Following the adoption of tough anti-smoking measures elsewhere in the area, the Fairfax County Board of Supervisors will consider next week similar restrictions on the distribution of cigarettes and tobacco products.
But before any changes can be made in county laws, the state legislature almost certainly will have to give its approval.
Fairfax Supervisor Gerald Hyland (D-Mount Vernon) said yesterday that he has been barraged with phone calls from around the state in support of and in opposition to his proposal to seek a countywide ban on cigarette vending machines when the Board of Superivisors meets on Monday.
"I'm just trying to do what I think is the right thing," said Hyland, whose father died of lung cancer at the age of 50. "The American Lung Association contacted me about these issues and asked me to introduce them. I said I would bring this up to the board."
In addition to a ban on vending machines, Hyland will ask fellow supervisors to increase the county's legal age for the purchase of tobacco products from 16 to 18, and to restrict free or low-cost tobacco products.
A spokesman for the Tobacco Institute, in the District, said the industry supports Hyland's goal of restricting tobacco use by minors, including raising the legal purchase age to 18, but it strongly opposes a ban on vending machines.
A ban "goes way too far," said Thomas Lauria of the Tobacco Institute. "You don't have to wipe out a small industry to curtail youth access. Eight out of 10 machines are located in taverns, factories or areas where children are not allowed or unlikely to frequent."

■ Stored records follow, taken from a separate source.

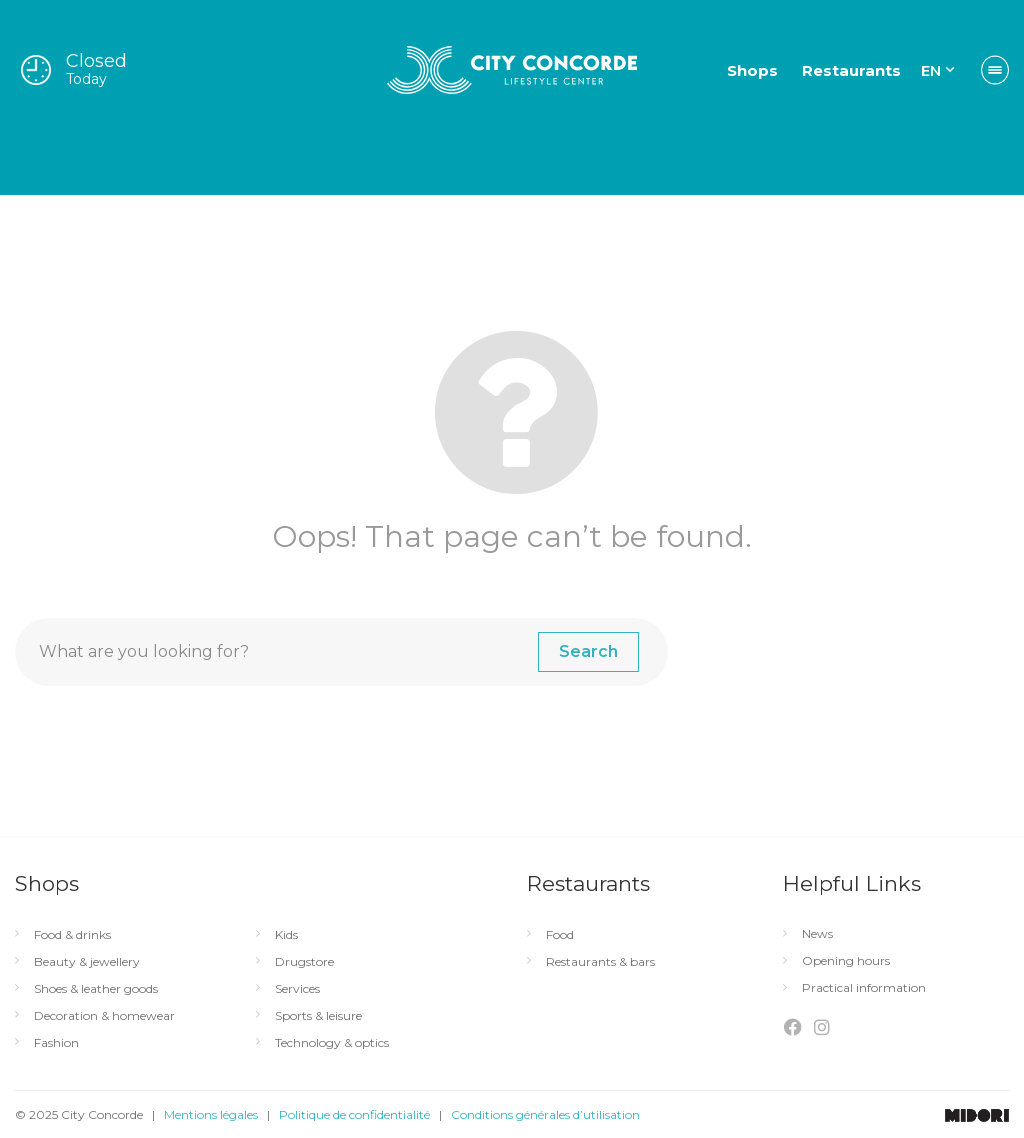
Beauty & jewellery (87, 962)
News (817, 934)
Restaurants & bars (600, 962)
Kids (286, 935)
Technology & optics (332, 1043)
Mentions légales (211, 1114)
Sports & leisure (318, 1016)
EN (931, 70)
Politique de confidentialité (354, 1114)
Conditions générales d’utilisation (545, 1114)
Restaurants (851, 70)
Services (297, 989)
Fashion (56, 1043)
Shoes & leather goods (96, 989)
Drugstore (304, 962)
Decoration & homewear (104, 1016)
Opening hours (846, 961)
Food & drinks (72, 935)
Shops (752, 70)
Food (560, 935)
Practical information (864, 988)
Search (588, 651)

Last month the D.C. Council approved an anti-smoking measure that bans the sale of cigarettes to persons younger than 18 and restricts cigarette vending machines to nightclubs and restaurants that serve hard liquor. The Takoma Park City Council last July banned cigarette vending machines in premises accessible to children.

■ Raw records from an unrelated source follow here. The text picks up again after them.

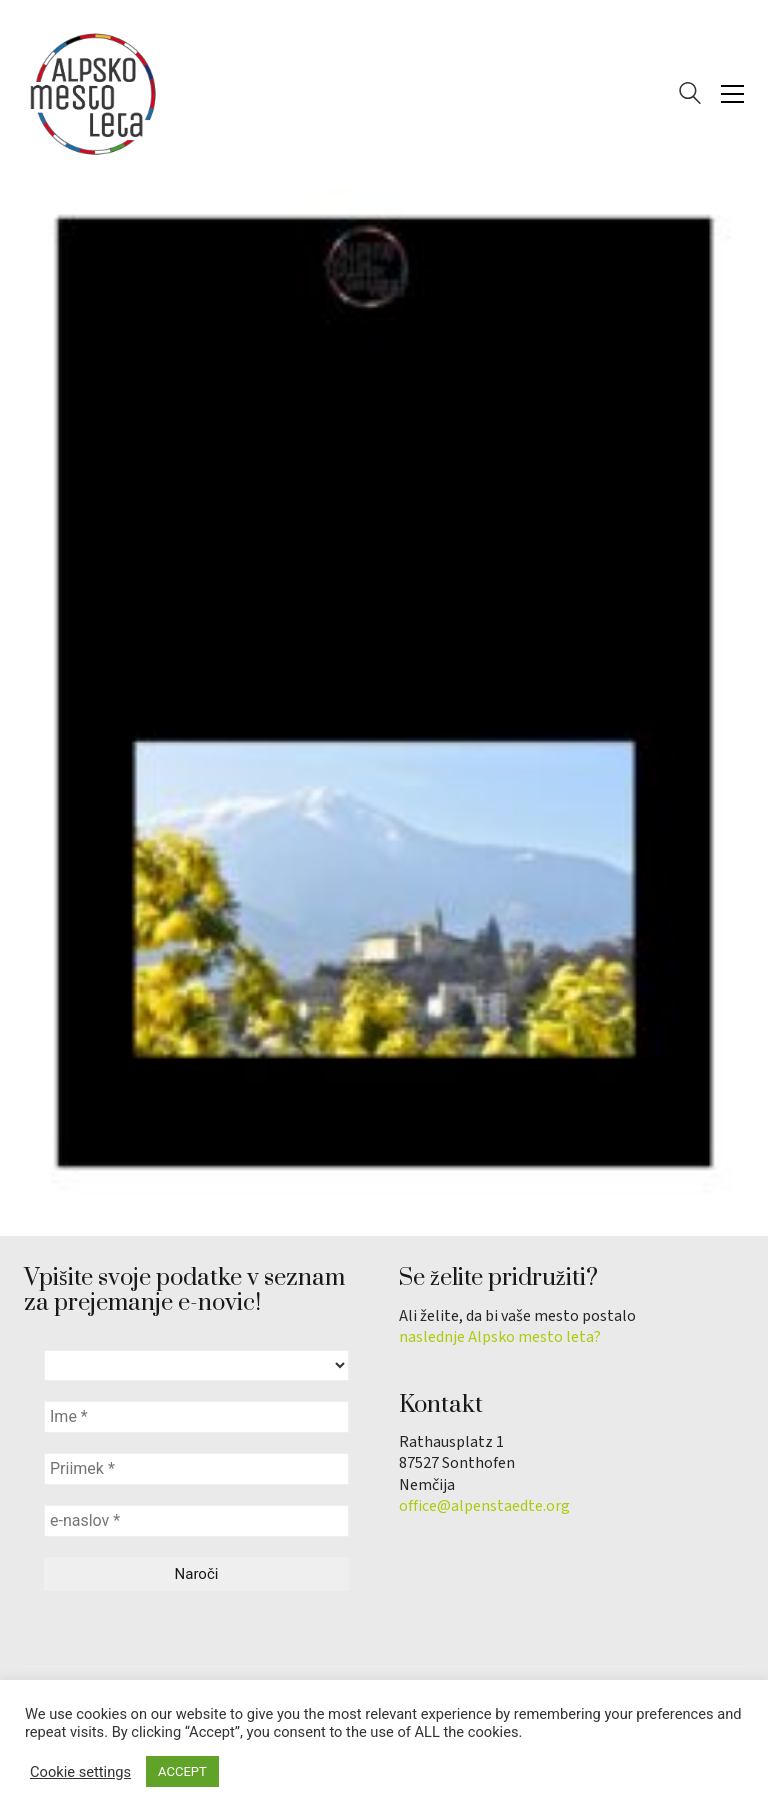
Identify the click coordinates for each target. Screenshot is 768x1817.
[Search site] (690, 96)
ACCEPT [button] (182, 1771)
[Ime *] (196, 1417)
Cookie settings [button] (80, 1772)
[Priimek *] (196, 1469)
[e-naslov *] (196, 1521)
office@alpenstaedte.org (484, 1506)
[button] (732, 94)
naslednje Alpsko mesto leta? (500, 1337)
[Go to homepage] (94, 94)
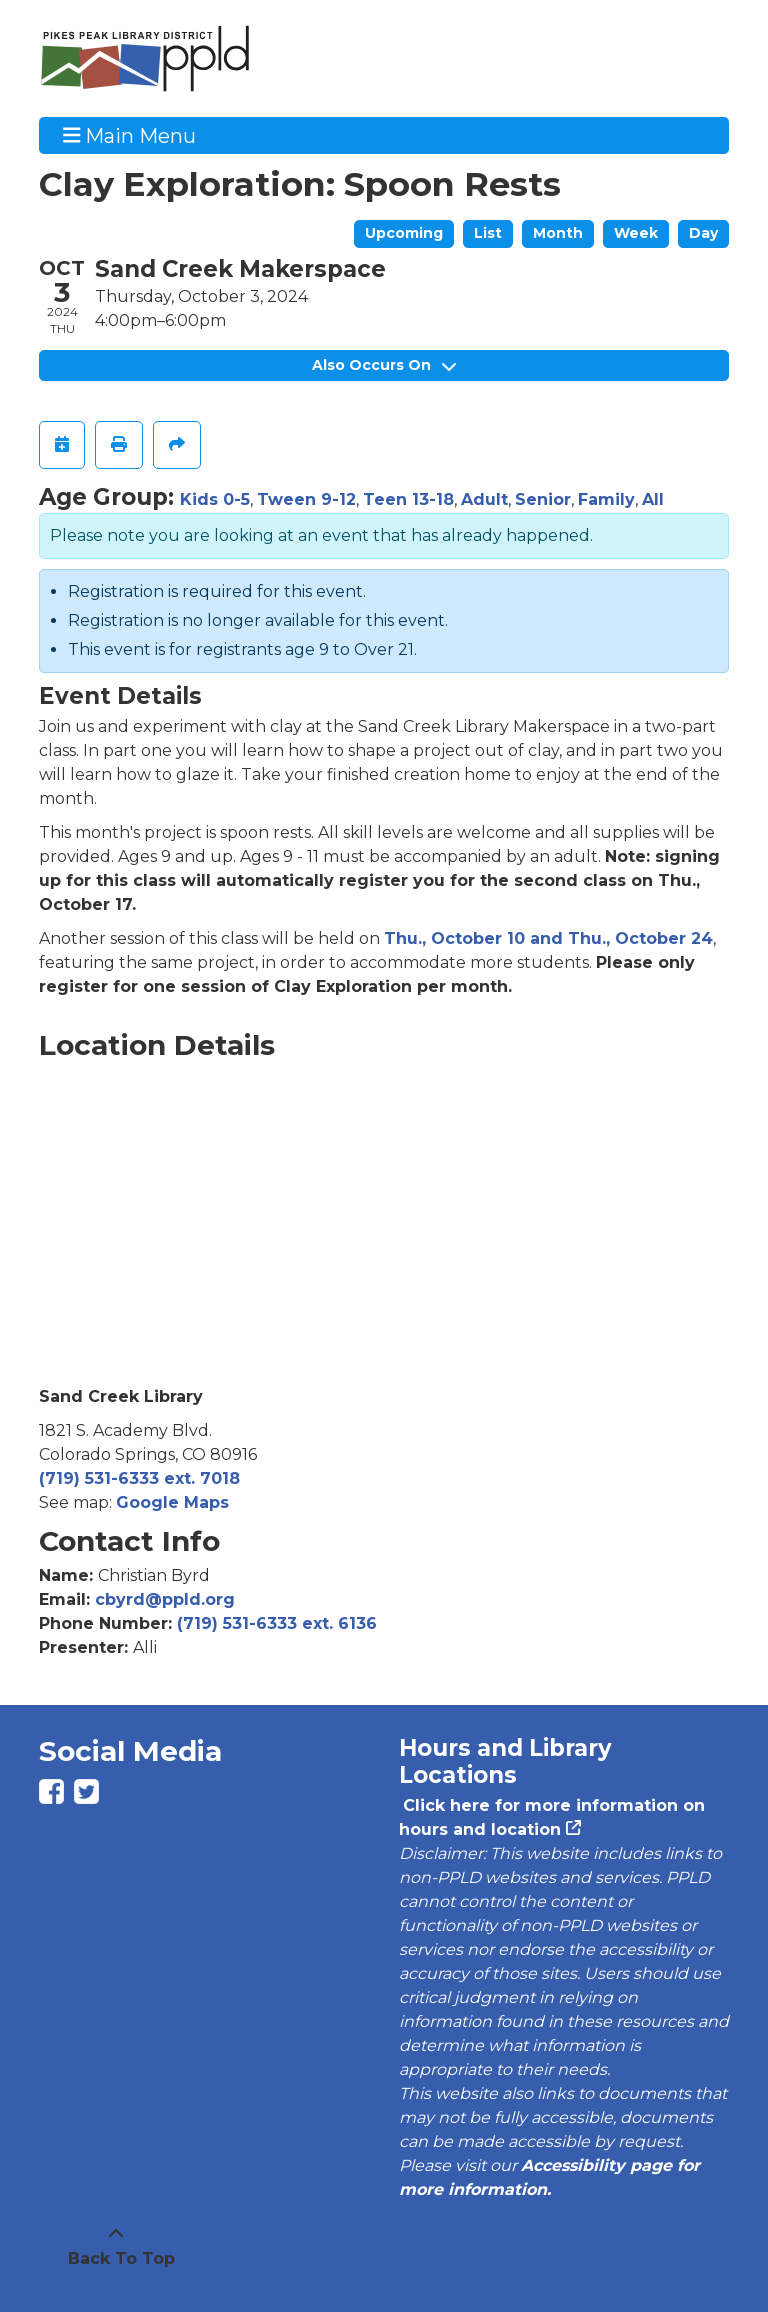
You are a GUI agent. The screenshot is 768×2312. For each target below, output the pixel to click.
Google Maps (172, 1502)
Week (636, 233)
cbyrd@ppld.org (165, 1599)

Several municipalities in the Washington area, including Fairfax, have established smoke-free areas in public buildings and in some restaurants.
Although Hyland believes he has enough board votes to get his proposals passed, the county will almost certainly first have to go to Richmond to get state lawmakers' approval to pass the measure.
Under the so-called Dillon Rule, Virginia counties are restricted as to what laws they can pass without first obtaining approval from state legislators.
"I know it is going to be tough sledding," Hyland said.
Virginia ranks second among the 50 states in the manufacture of cigarettes and fifth in tobacco cultivation, according to a study by the Tobacco Institute. About 46,300 people work in Virginia's cigarette industry, equal to 1.8 percent of the work force.
Del. Bernard S. Cohen (D-Alexandria), who has championed legislative efforts in Richmond to restrict smoking, said he thinks Hyland's proposal has a "decent chance" of passing the legislature.
Board members Thomas M. Davis III (R-Mason) and Martha V. Pennino (D-Centreville) said they will support Hyland's proposal.
Others, including Chairman Audrey Moore (D) and Sharon Bulova (D-Annandale), said they were in favor of the goals, but wanted to see Hyland's specifics before they gave support.
"I'm going to wait and listen to his rationale," Bulova said. "Maybe I'm sympathetic to what he wants to do by banning vending machines, but I want to give it some more thought."
The county Board of Supervisors is expected Monday to consider legislation that would:
Place a countywide ban on all cigarette vending machines.
Raise the legal age to buy tobacco products from 16 years old to 18.
Restrict distribution of free samples or discount priced tobacco products in the county.
The City Council last July voted to:
Ban cigarette vending machines in areas accessible to children.
Ban smoking in day-care centers.
Ban free distribution of tobacco products.
The D.C. Council last month approved a measure that:
Bans sale of cigarettes to persons under age 18.
Allows vending machine sales of cigarettes only in nightclubs and restaurants that serve hard liquor.
Requires the D.C. government and private workplaces to adopt policies that limit or ban smoking areas.
Bans free distribution of cigarettes on street corners and public parks.